Schiff, es musste Schiff sein. Das war seine Absicht gewesen: sein Shuttle und Schiff auf dieselbe Feuerlinie zu bringen und darauf zu hoffen, dass Schiff in dem Wissen, dass das Shuttle keinerlei Waffensysteme besaß, auf einen Lasergeschützangriff nicht vorbereitet war.
Allerdings würde auch Luke in wenigen Sekunden tot sein, wenn es ihm nicht gelang, die Kontrolle über die Raumfähre zurückzugewinnen. Er setzte sich wieder auf und zwang seine zitternden Hände, erneut nach dem Steuerknüppel zu greifen.
Draußen vor dem vorderen Sichtfenster drehte sich die Welt. Unten ein Staubsturm, oben der Himmel, Staubsturm, Himmel …
»Dad! Dad!«
»Alles okay, Ben.« Selbst in seinen eigenen Ohren klang Luke erschöpft, verletzt. Er versuchte, die Kontrolle zurückzuerlangen, und verfolgte, wie der Höhenmesser nach unten sauste.
Viertausend Meter. Himmel – Staubsturm – Himmel. Dreitausendfünfhundert. Staubsturm – Himmel – Staubsturm. Der Steuerbordflügel hatte jetzt alle drei Solarelemente verloren und lieferte bloß noch mit den Haltestreben Auftrieb.
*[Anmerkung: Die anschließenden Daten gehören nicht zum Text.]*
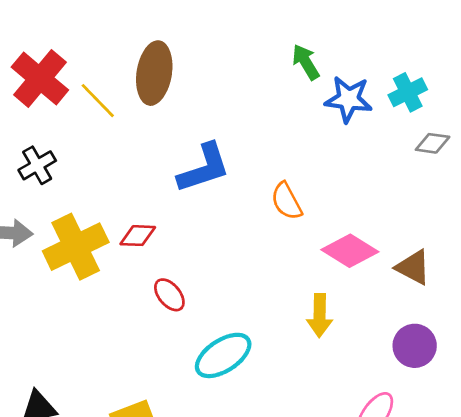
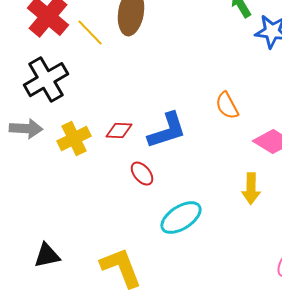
black cross: (37, 165) -> (46, 80), size x1.6
blue L-shape: (204, 168) -> (167, 131), moved
yellow cross: (76, 247) -> (74, 139), size x0.7

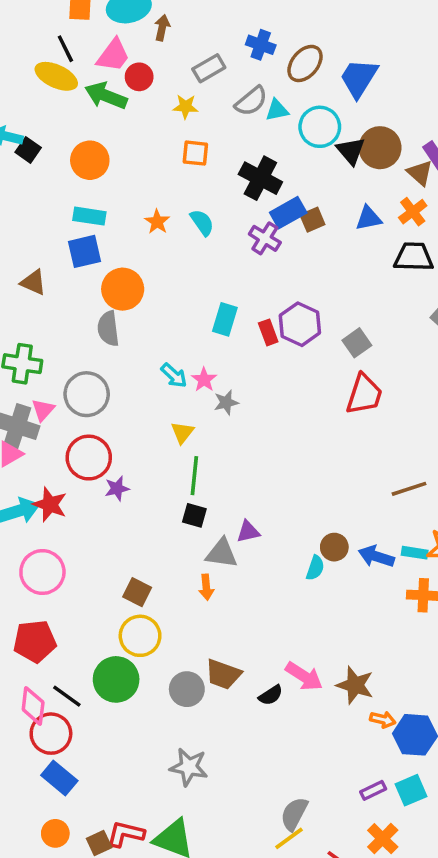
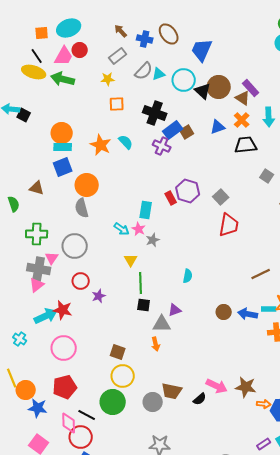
brown arrow: (162, 28) -> (121, 31), moved, turned -48
brown ellipse: (305, 63) -> (169, 34), moved, turned -70
red circle: (139, 77) -> (80, 50), moved
orange circle: (90, 160) -> (62, 133), moved
orange star: (157, 222) -> (101, 145), size x1.5
cyan rectangle: (225, 319) -> (146, 210), moved
red circle: (89, 458) -> (81, 281), size x0.7
cyan semicircle: (315, 568) -> (188, 276), moved

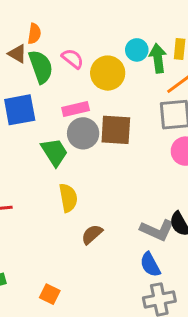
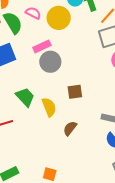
brown square: (116, 130) -> (75, 92), moved, size x0.7
green trapezoid: (54, 152) -> (25, 97), moved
Auftrieb. Der Nebel begann, sich von seinem Verstand zu heben. Wie gut war Snaplaunces Repulsorlift-Landesystem? Luke aktivierte es und gab bei jeder Drehbewegung des Shuttles Schub.
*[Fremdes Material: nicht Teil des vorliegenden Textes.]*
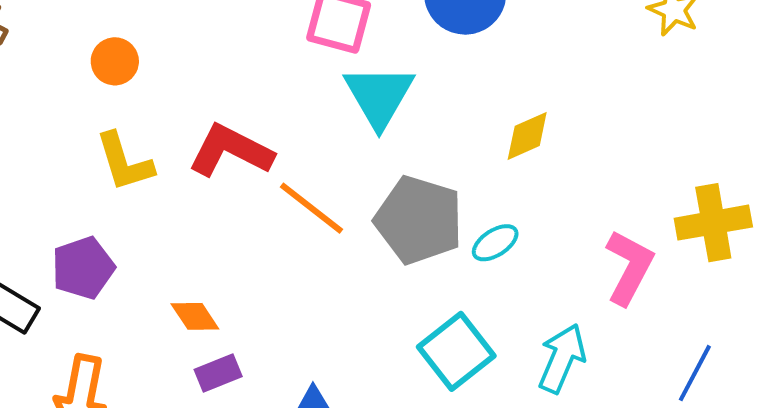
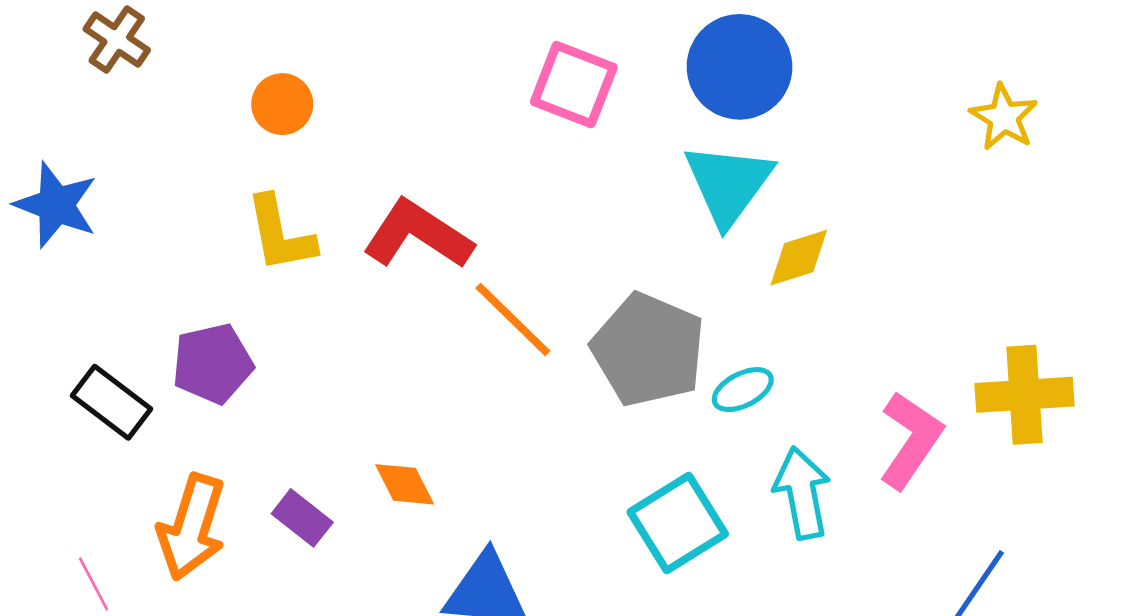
cyan triangle: (379, 96) -> (728, 184), moved
orange diamond: (195, 316) -> (405, 484), moved
cyan arrow: (562, 358) -> (802, 493), moved, turned -40
purple rectangle: (218, 373) -> (302, 518), moved, turned 54

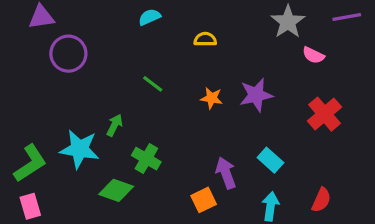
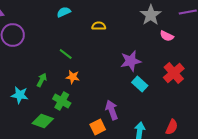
orange star: (212, 98) -> (73, 77), moved
cyan star: (80, 149) -> (20, 95), size x0.7
cyan rectangle: (270, 160) -> (140, 84), moved

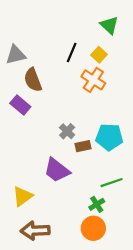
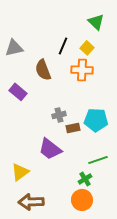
brown semicircle: (33, 80) -> (43, 70), moved
orange cross: (93, 80) -> (82, 70), turned -30
gray cross: (67, 131) -> (59, 115), turned 32

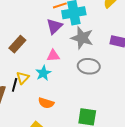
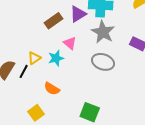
brown rectangle: (17, 44) -> (54, 21), moved
pink triangle: (53, 56) -> (70, 43), turned 32
black line: (15, 85) -> (24, 71), moved

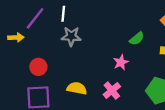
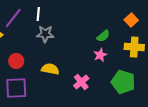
pink star: (121, 62) -> (100, 55), moved
yellow semicircle: (77, 88) -> (50, 69), moved

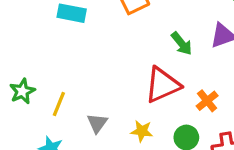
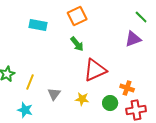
green arrow: (182, 43) -> (77, 44), moved
orange cross: (207, 101) -> (127, 88), moved, turned -32

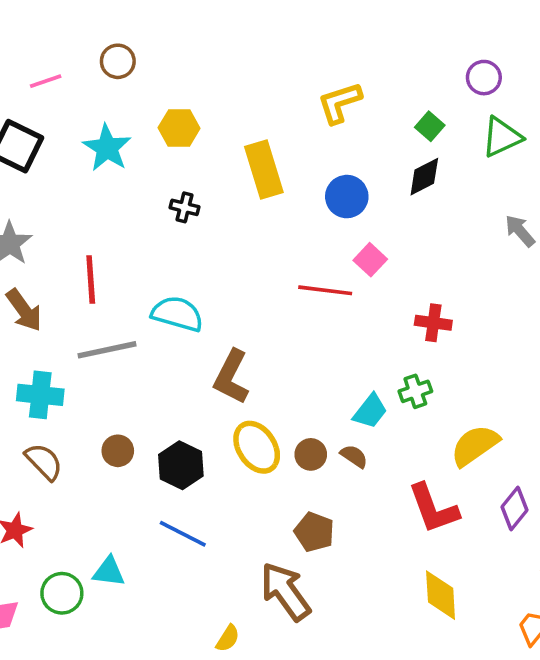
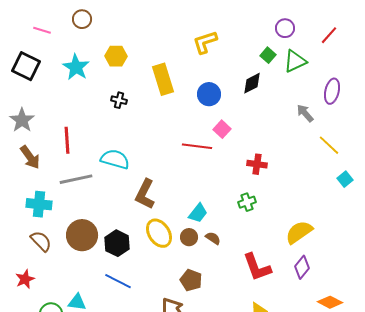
pink line: (46, 81) -> (42, 30), turned 36
green square: (430, 126) -> (268, 55), moved
cyan trapezoid: (370, 411) -> (198, 213), moved
yellow semicircle: (475, 445) -> (299, 232), moved
brown circle: (118, 451) -> (82, 235), size x1.8

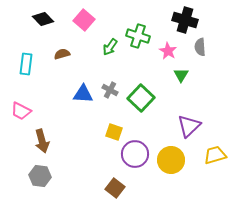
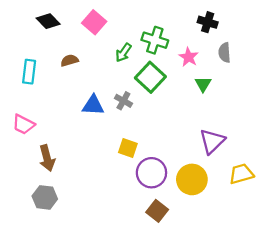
black cross: (185, 20) -> (208, 22), size x0.7
green square: (141, 98) -> (150, 77), moved
brown square: (115, 188) -> (157, 211), moved

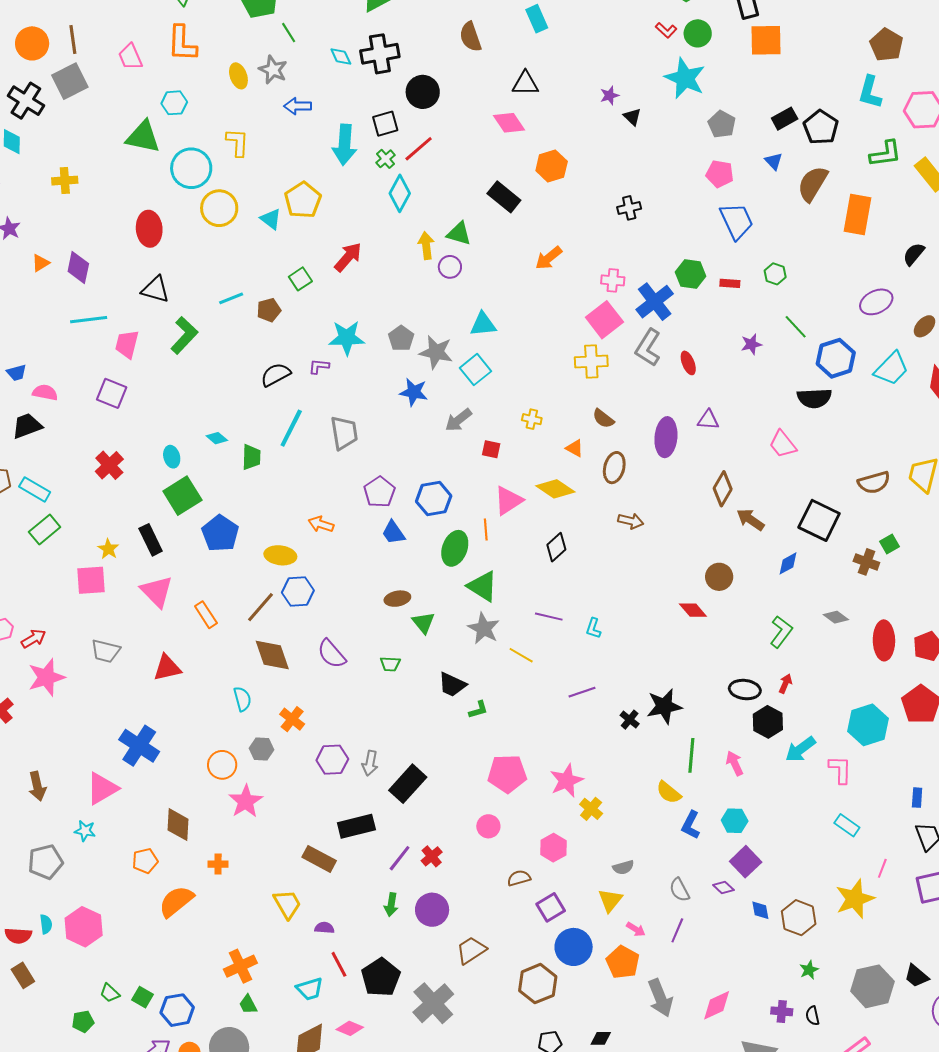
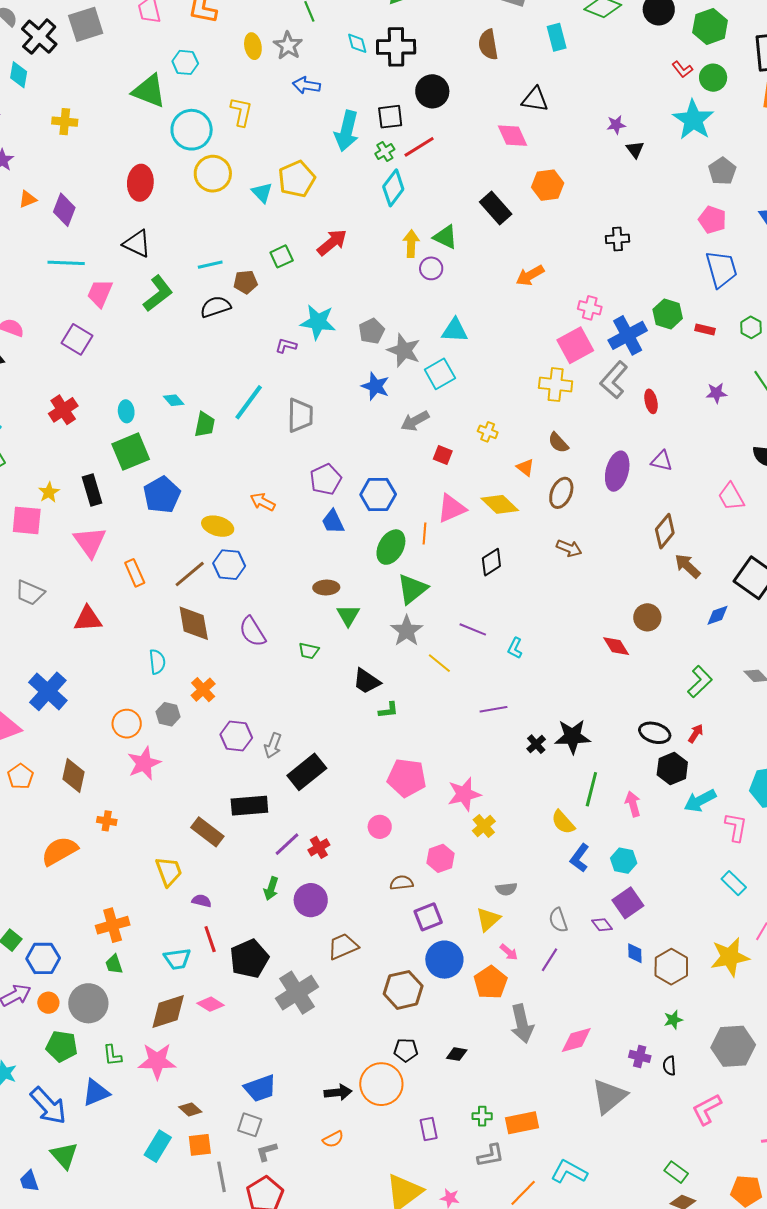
black semicircle: (276, 375) -> (215, 307), moved
green triangle: (483, 586) -> (412, 589), turned 40
orange pentagon: (145, 861) -> (20, 776), moved, turned -30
Dreitausend Meter. Zweitausendfünfhundert. Der Staubsturm weiter unten war furchterregend nah, und gleich unter dieser dichten Wolke konnten sich die Gipfel von Bergen verstecken. »Vestara, ich brauche wieder die normalen Atmosphärensensoren.« Himmel … Staubsturm … Die Rotation wurde langsamer.
Sie stürzten mitten in den Staubsturm. Luke versuchte, das Shuttle behutsam in eine sanfte Steuerbordschräge zu ziehen und abzusteigen.
Die Luft fing sich genauso in den Schwingen, wie es gedacht war. Das Shuttle vollführte noch eine weitere Rolle und richtete sich dann auf. Der Höhenmesser zeigte tausendfünfhundert Meter.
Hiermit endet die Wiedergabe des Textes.